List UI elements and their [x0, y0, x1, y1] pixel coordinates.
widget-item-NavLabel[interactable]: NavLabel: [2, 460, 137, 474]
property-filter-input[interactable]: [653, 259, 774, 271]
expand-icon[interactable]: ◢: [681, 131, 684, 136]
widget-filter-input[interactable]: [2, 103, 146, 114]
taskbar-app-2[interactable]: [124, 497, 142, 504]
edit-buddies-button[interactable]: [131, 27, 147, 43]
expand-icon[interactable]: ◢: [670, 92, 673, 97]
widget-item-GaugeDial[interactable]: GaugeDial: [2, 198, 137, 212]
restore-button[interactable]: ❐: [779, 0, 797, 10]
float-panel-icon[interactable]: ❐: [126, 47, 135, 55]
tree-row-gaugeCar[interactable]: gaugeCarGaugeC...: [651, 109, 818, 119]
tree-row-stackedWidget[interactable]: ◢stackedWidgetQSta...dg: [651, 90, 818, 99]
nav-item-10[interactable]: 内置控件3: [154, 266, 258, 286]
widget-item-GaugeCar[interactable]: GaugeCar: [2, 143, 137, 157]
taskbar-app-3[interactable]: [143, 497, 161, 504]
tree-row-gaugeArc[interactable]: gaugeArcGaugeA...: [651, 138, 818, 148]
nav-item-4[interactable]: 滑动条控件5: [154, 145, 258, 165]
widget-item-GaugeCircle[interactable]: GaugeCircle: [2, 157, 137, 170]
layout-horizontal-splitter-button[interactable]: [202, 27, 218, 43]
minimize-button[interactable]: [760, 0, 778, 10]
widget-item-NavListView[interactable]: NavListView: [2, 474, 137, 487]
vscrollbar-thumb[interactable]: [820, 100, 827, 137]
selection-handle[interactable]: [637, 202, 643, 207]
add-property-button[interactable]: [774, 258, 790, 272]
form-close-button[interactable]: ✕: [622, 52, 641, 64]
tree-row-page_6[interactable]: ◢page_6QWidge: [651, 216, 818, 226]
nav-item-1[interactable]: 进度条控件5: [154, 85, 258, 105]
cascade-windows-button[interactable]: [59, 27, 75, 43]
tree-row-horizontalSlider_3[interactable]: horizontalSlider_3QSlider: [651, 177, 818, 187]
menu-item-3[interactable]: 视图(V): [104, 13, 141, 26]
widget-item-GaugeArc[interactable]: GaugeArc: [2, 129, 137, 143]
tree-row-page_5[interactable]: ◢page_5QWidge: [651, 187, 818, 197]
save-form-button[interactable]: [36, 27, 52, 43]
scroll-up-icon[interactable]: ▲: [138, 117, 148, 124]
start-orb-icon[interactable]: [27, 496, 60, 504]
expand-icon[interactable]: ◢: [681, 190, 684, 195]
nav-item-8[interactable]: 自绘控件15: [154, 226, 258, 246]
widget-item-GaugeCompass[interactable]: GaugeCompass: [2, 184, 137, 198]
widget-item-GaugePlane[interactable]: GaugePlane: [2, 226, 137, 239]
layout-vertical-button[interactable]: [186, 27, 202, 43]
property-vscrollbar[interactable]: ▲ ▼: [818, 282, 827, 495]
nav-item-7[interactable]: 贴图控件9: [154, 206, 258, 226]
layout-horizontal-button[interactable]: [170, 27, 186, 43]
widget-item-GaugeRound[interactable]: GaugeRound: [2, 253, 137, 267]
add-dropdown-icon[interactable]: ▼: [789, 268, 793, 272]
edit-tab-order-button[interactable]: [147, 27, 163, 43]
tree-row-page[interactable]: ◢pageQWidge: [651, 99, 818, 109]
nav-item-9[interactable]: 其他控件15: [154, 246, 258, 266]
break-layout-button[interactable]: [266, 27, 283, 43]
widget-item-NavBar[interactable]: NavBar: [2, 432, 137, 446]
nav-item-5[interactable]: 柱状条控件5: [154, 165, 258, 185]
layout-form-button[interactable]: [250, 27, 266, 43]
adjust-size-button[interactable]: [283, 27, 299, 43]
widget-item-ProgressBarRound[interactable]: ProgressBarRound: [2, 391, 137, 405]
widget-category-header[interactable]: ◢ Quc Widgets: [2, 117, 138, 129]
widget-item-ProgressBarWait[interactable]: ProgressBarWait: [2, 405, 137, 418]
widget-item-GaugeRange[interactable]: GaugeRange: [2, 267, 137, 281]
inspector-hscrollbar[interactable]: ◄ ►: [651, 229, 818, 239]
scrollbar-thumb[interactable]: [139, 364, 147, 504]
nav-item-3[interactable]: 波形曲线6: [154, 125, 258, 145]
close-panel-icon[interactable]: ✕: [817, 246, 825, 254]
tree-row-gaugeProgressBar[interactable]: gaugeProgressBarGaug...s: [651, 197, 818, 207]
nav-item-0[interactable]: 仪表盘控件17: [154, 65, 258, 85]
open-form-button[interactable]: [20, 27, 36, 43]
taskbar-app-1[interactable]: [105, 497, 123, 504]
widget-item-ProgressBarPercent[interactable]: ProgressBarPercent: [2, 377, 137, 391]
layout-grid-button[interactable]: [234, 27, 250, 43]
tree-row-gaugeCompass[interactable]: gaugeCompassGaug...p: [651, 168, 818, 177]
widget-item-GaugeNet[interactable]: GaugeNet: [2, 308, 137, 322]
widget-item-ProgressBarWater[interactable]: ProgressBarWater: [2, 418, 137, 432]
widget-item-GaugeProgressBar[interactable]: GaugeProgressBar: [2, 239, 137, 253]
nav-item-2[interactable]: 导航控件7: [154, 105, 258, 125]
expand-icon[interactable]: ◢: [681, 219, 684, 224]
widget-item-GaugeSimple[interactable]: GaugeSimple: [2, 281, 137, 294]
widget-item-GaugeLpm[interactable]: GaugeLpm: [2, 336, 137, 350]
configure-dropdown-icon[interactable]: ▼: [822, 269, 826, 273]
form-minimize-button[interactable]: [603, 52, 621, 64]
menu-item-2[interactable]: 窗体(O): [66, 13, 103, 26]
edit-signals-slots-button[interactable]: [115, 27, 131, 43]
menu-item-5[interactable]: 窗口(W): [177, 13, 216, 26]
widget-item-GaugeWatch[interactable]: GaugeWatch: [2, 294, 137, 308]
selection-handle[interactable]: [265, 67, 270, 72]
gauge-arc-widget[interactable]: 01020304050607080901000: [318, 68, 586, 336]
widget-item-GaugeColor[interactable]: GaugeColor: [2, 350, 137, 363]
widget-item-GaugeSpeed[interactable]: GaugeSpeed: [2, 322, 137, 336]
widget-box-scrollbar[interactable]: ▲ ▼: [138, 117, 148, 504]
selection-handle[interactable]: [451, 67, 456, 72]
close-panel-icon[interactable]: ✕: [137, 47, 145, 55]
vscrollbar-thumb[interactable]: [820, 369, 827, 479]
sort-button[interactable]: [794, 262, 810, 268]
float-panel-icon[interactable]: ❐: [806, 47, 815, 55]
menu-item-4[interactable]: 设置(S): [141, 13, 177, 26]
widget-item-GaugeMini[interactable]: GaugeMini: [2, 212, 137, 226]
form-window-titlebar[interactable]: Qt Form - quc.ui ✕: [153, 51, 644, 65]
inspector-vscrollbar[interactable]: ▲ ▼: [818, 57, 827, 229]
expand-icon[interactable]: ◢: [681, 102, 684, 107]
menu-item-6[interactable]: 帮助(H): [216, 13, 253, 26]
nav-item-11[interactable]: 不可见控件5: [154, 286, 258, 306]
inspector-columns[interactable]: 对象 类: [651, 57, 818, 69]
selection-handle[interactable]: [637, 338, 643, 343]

→ **PROBLEM DESCRIPTION**:
Everything in the data above must be restated verbatim.

→ **SOLUTION TO THE EXERCISE**:
List UI elements and their [x0, y0, x1, y1] pixel coordinates.
widget-item-NavLabel[interactable]: NavLabel: [2, 460, 137, 474]
property-filter-input[interactable]: [653, 259, 774, 271]
expand-icon[interactable]: ◢: [681, 131, 684, 136]
widget-filter-input[interactable]: [2, 103, 146, 114]
taskbar-app-2[interactable]: [124, 497, 142, 504]
edit-buddies-button[interactable]: [131, 27, 147, 43]
expand-icon[interactable]: ◢: [670, 92, 673, 97]
widget-item-GaugeDial[interactable]: GaugeDial: [2, 198, 137, 212]
restore-button[interactable]: ❐: [779, 0, 797, 10]
float-panel-icon[interactable]: ❐: [126, 47, 135, 55]
tree-row-gaugeCar[interactable]: gaugeCarGaugeC...: [651, 109, 818, 119]
tree-row-stackedWidget[interactable]: ◢stackedWidgetQSta...dg: [651, 90, 818, 99]
nav-item-10[interactable]: 内置控件3: [154, 266, 258, 286]
widget-item-GaugeCar[interactable]: GaugeCar: [2, 143, 137, 157]
taskbar-app-3[interactable]: [143, 497, 161, 504]
tree-row-gaugeArc[interactable]: gaugeArcGaugeA...: [651, 138, 818, 148]
nav-item-4[interactable]: 滑动条控件5: [154, 145, 258, 165]
widget-item-GaugeCircle[interactable]: GaugeCircle: [2, 157, 137, 170]
layout-horizontal-splitter-button[interactable]: [202, 27, 218, 43]
minimize-button[interactable]: [760, 0, 778, 10]
widget-item-NavListView[interactable]: NavListView: [2, 474, 137, 487]
vscrollbar-thumb[interactable]: [820, 100, 827, 137]
selection-handle[interactable]: [637, 202, 643, 207]
add-property-button[interactable]: [774, 258, 790, 272]
form-close-button[interactable]: ✕: [622, 52, 641, 64]
tree-row-page_6[interactable]: ◢page_6QWidge: [651, 216, 818, 226]
nav-item-1[interactable]: 进度条控件5: [154, 85, 258, 105]
cascade-windows-button[interactable]: [59, 27, 75, 43]
tree-row-horizontalSlider_3[interactable]: horizontalSlider_3QSlider: [651, 177, 818, 187]
menu-item-3[interactable]: 视图(V): [104, 13, 141, 26]
widget-item-GaugeArc[interactable]: GaugeArc: [2, 129, 137, 143]
tree-row-page_5[interactable]: ◢page_5QWidge: [651, 187, 818, 197]
save-form-button[interactable]: [36, 27, 52, 43]
scroll-up-icon[interactable]: ▲: [138, 117, 148, 124]
start-orb-icon[interactable]: [27, 496, 60, 504]
expand-icon[interactable]: ◢: [681, 190, 684, 195]
nav-item-8[interactable]: 自绘控件15: [154, 226, 258, 246]
widget-item-GaugeCompass[interactable]: GaugeCompass: [2, 184, 137, 198]
widget-item-GaugePlane[interactable]: GaugePlane: [2, 226, 137, 239]
layout-vertical-button[interactable]: [186, 27, 202, 43]
property-vscrollbar[interactable]: ▲ ▼: [818, 282, 827, 495]
nav-item-7[interactable]: 贴图控件9: [154, 206, 258, 226]
layout-horizontal-button[interactable]: [170, 27, 186, 43]
widget-item-GaugeRound[interactable]: GaugeRound: [2, 253, 137, 267]
add-dropdown-icon[interactable]: ▼: [789, 268, 793, 272]
edit-tab-order-button[interactable]: [147, 27, 163, 43]
tree-row-page[interactable]: ◢pageQWidge: [651, 99, 818, 109]
nav-item-9[interactable]: 其他控件15: [154, 246, 258, 266]
break-layout-button[interactable]: [266, 27, 283, 43]
widget-item-NavBar[interactable]: NavBar: [2, 432, 137, 446]
nav-item-5[interactable]: 柱状条控件5: [154, 165, 258, 185]
layout-form-button[interactable]: [250, 27, 266, 43]
adjust-size-button[interactable]: [283, 27, 299, 43]
widget-item-ProgressBarRound[interactable]: ProgressBarRound: [2, 391, 137, 405]
widget-category-header[interactable]: ◢ Quc Widgets: [2, 117, 138, 129]
widget-item-ProgressBarWait[interactable]: ProgressBarWait: [2, 405, 137, 418]
widget-item-GaugeRange[interactable]: GaugeRange: [2, 267, 137, 281]
inspector-hscrollbar[interactable]: ◄ ►: [651, 229, 818, 239]
scrollbar-thumb[interactable]: [139, 364, 147, 504]
nav-item-3[interactable]: 波形曲线6: [154, 125, 258, 145]
close-panel-icon[interactable]: ✕: [817, 246, 825, 254]
tree-row-gaugeProgressBar[interactable]: gaugeProgressBarGaug...s: [651, 197, 818, 207]
nav-item-0[interactable]: 仪表盘控件17: [154, 65, 258, 85]
open-form-button[interactable]: [20, 27, 36, 43]
taskbar-app-1[interactable]: [105, 497, 123, 504]
widget-item-ProgressBarPercent[interactable]: ProgressBarPercent: [2, 377, 137, 391]
layout-grid-button[interactable]: [234, 27, 250, 43]
tree-row-gaugeCompass[interactable]: gaugeCompassGaug...p: [651, 168, 818, 177]
widget-item-GaugeNet[interactable]: GaugeNet: [2, 308, 137, 322]
widget-item-ProgressBarWater[interactable]: ProgressBarWater: [2, 418, 137, 432]
widget-item-GaugeProgressBar[interactable]: GaugeProgressBar: [2, 239, 137, 253]
nav-item-2[interactable]: 导航控件7: [154, 105, 258, 125]
expand-icon[interactable]: ◢: [681, 219, 684, 224]
widget-item-GaugeSimple[interactable]: GaugeSimple: [2, 281, 137, 294]
widget-item-GaugeLpm[interactable]: GaugeLpm: [2, 336, 137, 350]
configure-dropdown-icon[interactable]: ▼: [822, 269, 826, 273]
form-minimize-button[interactable]: [603, 52, 621, 64]
menu-item-2[interactable]: 窗体(O): [66, 13, 103, 26]
edit-signals-slots-button[interactable]: [115, 27, 131, 43]
menu-item-5[interactable]: 窗口(W): [177, 13, 216, 26]
widget-item-GaugeWatch[interactable]: GaugeWatch: [2, 294, 137, 308]
selection-handle[interactable]: [265, 67, 270, 72]
gauge-arc-widget[interactable]: 01020304050607080901000: [318, 68, 586, 336]
widget-item-GaugeColor[interactable]: GaugeColor: [2, 350, 137, 363]
widget-item-GaugeSpeed[interactable]: GaugeSpeed: [2, 322, 137, 336]
widget-box-scrollbar[interactable]: ▲ ▼: [138, 117, 148, 504]
selection-handle[interactable]: [451, 67, 456, 72]
close-panel-icon[interactable]: ✕: [137, 47, 145, 55]
vscrollbar-thumb[interactable]: [820, 369, 827, 479]
sort-button[interactable]: [794, 262, 810, 268]
float-panel-icon[interactable]: ❐: [806, 47, 815, 55]
menu-item-4[interactable]: 设置(S): [141, 13, 177, 26]
widget-item-GaugeMini[interactable]: GaugeMini: [2, 212, 137, 226]
form-window-titlebar[interactable]: Qt Form - quc.ui ✕: [153, 51, 644, 65]
inspector-vscrollbar[interactable]: ▲ ▼: [818, 57, 827, 229]
expand-icon[interactable]: ◢: [681, 102, 684, 107]
menu-item-6[interactable]: 帮助(H): [216, 13, 253, 26]
nav-item-11[interactable]: 不可见控件5: [154, 286, 258, 306]
inspector-columns[interactable]: 对象 类: [651, 57, 818, 69]
selection-handle[interactable]: [637, 338, 643, 343]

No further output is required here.